Can Gemini Omni generate audio?
Not yet. Output is video only at launch. Audio output and image output are on the roadmap with no date.
Does Gemini Omni have a watermark?
Yes. All Omni-generated videos carry a SynthID watermark, verifiable through the Gemini app, Gemini in Chrome, and Google Search. The watermark is invisible to viewers but readable by Google’s detectors.
Will Apidog support the Gemini Omni API?
Yes, the same way Apidog supports Gemini 3, Veo 3, and Nano Banana endpoints today. The moment Google publishes the OpenAPI spec for Omni, you can import it directly. In the meantime, sketch the schema, mock the responses, and have your client code ready.
How does Gemini Omni handle physics?
The model has been trained to predict outcomes the way someone with physical intuition would, then generate frames consistent with that prediction. It is not running a physics simulation, but it correctly handles gravity, fluid dynamics, and collision behavior more often than pure generative models.
Wrapping up
Gemini Omni is the most interesting model Google has released this quarter. It is more than a faster Veo. It is a different architecture that reasons before it generates, takes any input you’ve got, and edits across multi-turn conversations. The current limitations (video-only output, no public API yet) will lift in the coming weeks.
Five things to do this week if you are building with video models:
- Watch the Google AI Studio dashboard for the Omni Flash endpoint.

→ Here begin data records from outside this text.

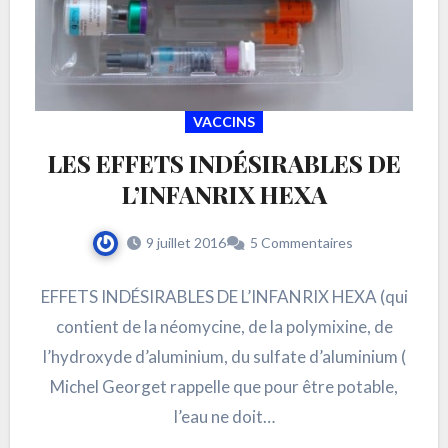
VACCINS
LES EFFETS INDÉSIRABLES DE
L’INFANRIX HEXA
9 juillet 2016
5 Commentaires
EFFETS INDÉSIRABLES DE L’INFANRIX HEXA (qui
contient de la néomycine, de la polymixine, de
l’hydroxyde d’aluminium, du sulfate d’aluminium (
Michel Georget rappelle que pour être potable,
l’eau ne doit…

- Set up your auth and environment variables in Apidog now so you can swap models without code changes later.
- Mock the projected Omni request shape and validate your client integration.
- Decide where reasoning-based generation buys you something over Veo 3.1.
- Plan for SynthID verification in your trust and safety pipeline.
When the API ships, the teams that have done the prep work will be in production within hours. The rest will be reading docs.